CCtestr: Rigorously test cluster stability

#' Consensus Clustering Test
#'
#' This function implements the Monte Carlo consensus clustering algorithm.
#'
#' @param dat Probe by sample omic data matrix. Data should be filtered and
#'   normalized prior to analysis.
#' @param max_k Integer specifying the maximum cluster number to evaluate. 
#'   Default is \code{max_k = 3}, but a more reasonable rule of thumb is the 
#'   square root of the sample size.
#' @param ref_method How should null data be generated? Options include \code{
#'   "pc_norm"}, \code{"pc_unif"}, \code{"cholesky"}, \code{"range"}, and \code{
#'   "permute"}. See Details.
#' @param B Number of reference datasets to generate.
#' @param reps Number of subsamples to draw for consensus clustering.
#' @param distance Distance metric for clustering. Supports all methods
#'   available in \code{\link[stats]{dist}} and \code{\link[vegan]{vegdist}},
#'   as well as those implemented in the \code{bioDist} package.
#' @param cluster_alg Clustering algorithm to implement. Currently supports
#'   hierarchical (\code{"hclust"}), \emph{k}-means (\code{"kmeans"}), and
#'   \emph{k}-medoids (\code{"pam"}).
#' @param hclust_method Method to use if \code{cluster_alg = "hclust"}. See 
#'   \code{\link[stats]{hclust}}. Will also be applied for clustering on 
#'   consensus matrix output.
#' @param p_item Proportion of items to include in each subsample.
#' @param p_feature Proportion of features to include in each subsample.
#' @param wts_item Optional vector of item weights.
#' @param wts_feature Optional vector of feature weights.
#' @param pac_window Lower and upper bounds for the consensus index sub-interval
#'   over which to calculate the PAC. Must be on (0, 1). See Details.

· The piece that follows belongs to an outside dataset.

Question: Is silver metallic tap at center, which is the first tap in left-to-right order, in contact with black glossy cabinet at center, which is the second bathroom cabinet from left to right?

#' @param p_adj Optional method for \emph{p}-value adjustment. Supports all
#'   options available in \code{\link[stats]{p.adjust}}.
#' @param seed Optional seed for reproducibility.
#' @param parallel If a parallel backend is loaded and available, should the 
#'   function use it? Highly advisable if hardware permits. 
#'
#' @details
#' \code{cc_test} provides a hypothesis testing framework for consensus 
#' clustering. It takes an input matrix \code{dat}, and generates \code{B} null 
#' datasets with similar properties but no sample-wise cluster structure. The 
#' consensus cluster algorithm is then run on each simulated matrix, with PAC 
#' scores stored for reference. The function then consensus clusters the actual 
#' input data, and PAC scores for each cluster number \emph{k} are tested 
#' against their empirically estimated null distribution.
#'
#' \code{cc_test} currently supports five methods for generating null datasets 
#' from a given input matrix: 
#' 
#' \itemize{
#'   \item \code{"pc_norm"} simulates the principal components by taking random 
#'     draws from a normal distribution with variance equal to the true 
#'     eigenvalues. Data are subsequently back-transformed to their original 
#'     dimensions by cross-multiplication with the true eigenvector matrix.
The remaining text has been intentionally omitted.